=== THE DATA ===

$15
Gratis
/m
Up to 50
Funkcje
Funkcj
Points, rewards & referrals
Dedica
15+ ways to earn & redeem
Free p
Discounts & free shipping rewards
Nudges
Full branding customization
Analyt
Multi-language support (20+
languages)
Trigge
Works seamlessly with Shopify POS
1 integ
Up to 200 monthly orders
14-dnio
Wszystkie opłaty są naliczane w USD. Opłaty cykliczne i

===
=== THE DATA ===

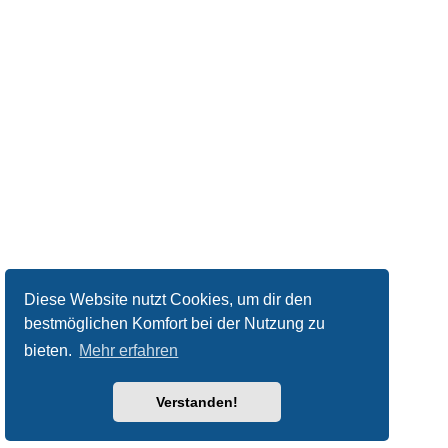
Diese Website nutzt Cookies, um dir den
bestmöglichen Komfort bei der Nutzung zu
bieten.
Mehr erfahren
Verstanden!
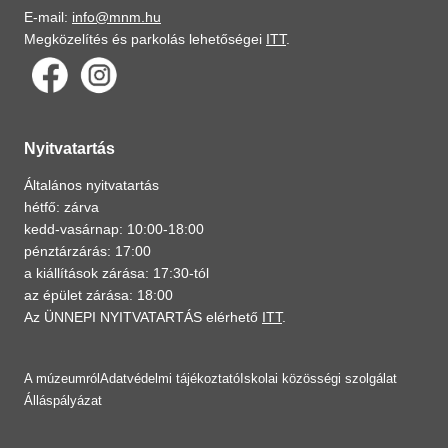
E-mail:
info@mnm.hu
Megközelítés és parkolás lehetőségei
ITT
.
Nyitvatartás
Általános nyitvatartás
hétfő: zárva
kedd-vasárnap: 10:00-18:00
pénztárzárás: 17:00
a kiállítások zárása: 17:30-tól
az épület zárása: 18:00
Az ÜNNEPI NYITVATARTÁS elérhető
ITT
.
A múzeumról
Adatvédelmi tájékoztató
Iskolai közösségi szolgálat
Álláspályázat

===

» PROBLEM DETAILS
In the records above, find the lines containing "rewards" and copy them.

» RESPONSE AREA
Points, rewards & referrals
Discounts & free shipping rewards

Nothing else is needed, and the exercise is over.